If you often find yourself in situations where you need to hold your pee, you might benefit from bladder training, says Eilber. This includes urinating at set intervals, z. B. Every hour.

Each week, increase the time by five minutes until you pee at an interval that is comfortable and healthy for you.

"You're physically stretching the muscle," says Eilber, which allows the bladder to comfortably hold more urine. Wait about six weeks to see a difference.

9. Peeing completely

When you finally reach a toilet, you may have problems urinating. That's because your pelvic floor muscles have been tightly contracted to hold the pee, Norouzi says.

Allow yourself 5-10 minutes on the toilet to fully relax your muscles and ensure your bladder is completely empty, he says.

Is it bad to pee for a long time?

It's okay to withhold urine in emergency situations, but you shouldn't make a habit of it, says Norouzi.
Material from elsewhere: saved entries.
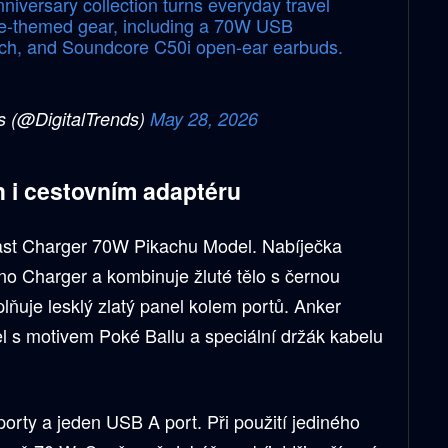
niversary collection turns everyday travel
ee-themed gear, including a 70W USB
ouch, and Soundcore C50i open-ear earbuds.
s (@DigitalTrends)
May 28, 2026
 i cestovním adaptéru
ast Charger 70W Pikachu Model. Nabíječka
no Charger a kombinuje žluté tělo s černou
plňuje lesklý zlatý panel kolem portů. Anker
l s motivem Poké Ballu a speciální držák kabelu
rty a jeden USB A port. Při použití jediného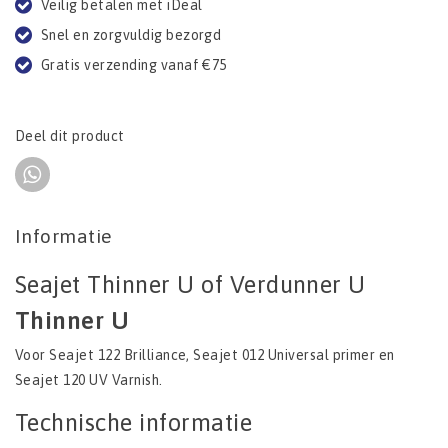
Veilig betalen met iDeal
Snel en zorgvuldig bezorgd
Gratis verzending vanaf €75
Deel dit product
Informatie
Seajet Thinner U of Verdunner U
Thinner U
Voor Seajet 122 Brilliance, Seajet 012 Universal primer en
Seajet 120 UV Varnish.
Technische informatie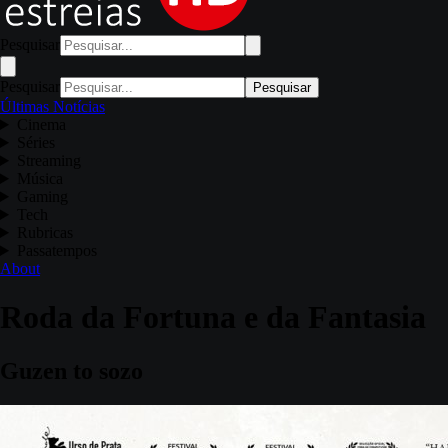
Pesquisar
Pesquisar
Pesquisar
Últimas Notícias
Cinema
Séries
Streaming
Música
Gaming
Tech
Rubricas
Passatempos
About
Roda da Fortuna e da Fantasia
Guzen to sozo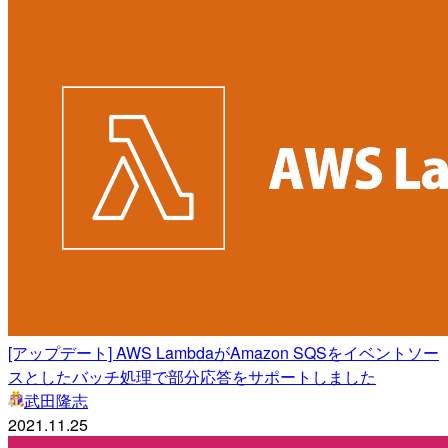
[アップデート] AWS LambdaがAmazon SQSをイベントソー
スとしたバッチ処理で部分応答をサポートしました
武田隆志
2021.11.25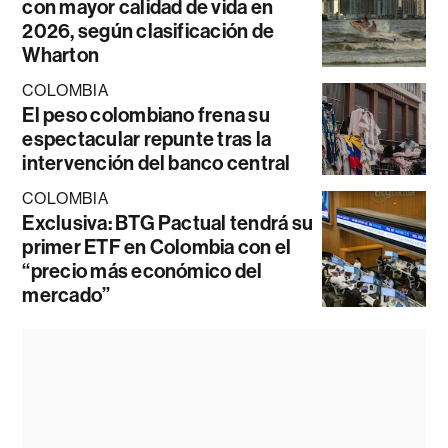
con mayor calidad de vida en
2026, según clasificación de
Wharton
COLOMBIA
El peso colombiano frena su
espectacular repunte tras la
intervención del banco central
COLOMBIA
Exclusiva: BTG Pactual tendrá su
primer ETF en Colombia con el
“precio más económico del
mercado”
Delaying urination can weaken your bladder muscles and make you vulnerable to infections like urinary tract infections. In addition, sooner or later your bladder will no longer be able to hold urine.

"At some point it is no longer the head. 'You might get your feet wet there,' says Eilber.

How much urine can a bladder hold?

The average adult's bladder can hold 300-400 milliliters (ml) of urine. That's about 10-13 fluid ounces, or more than a cup of fluid.

But you can expect to produce 800-2.000ml of urine every day. Hence the need to pee several times throughout the day.

Insider takeaway

Having to pee when no restroom is available can make you feel desperate. Distracting yourself, playing a game, changing position, changing temperature, and even farting may help temporarily, but sooner or later you risk an accident if you delay urination.

There is no danger in peeing occasionally, but if you do it regularly, it can affect your muscle control and lead to infections. Besides, it's just inconvenient, says Eilber.

"There's nothing wrong with postponing if you have to," she says. But why wait?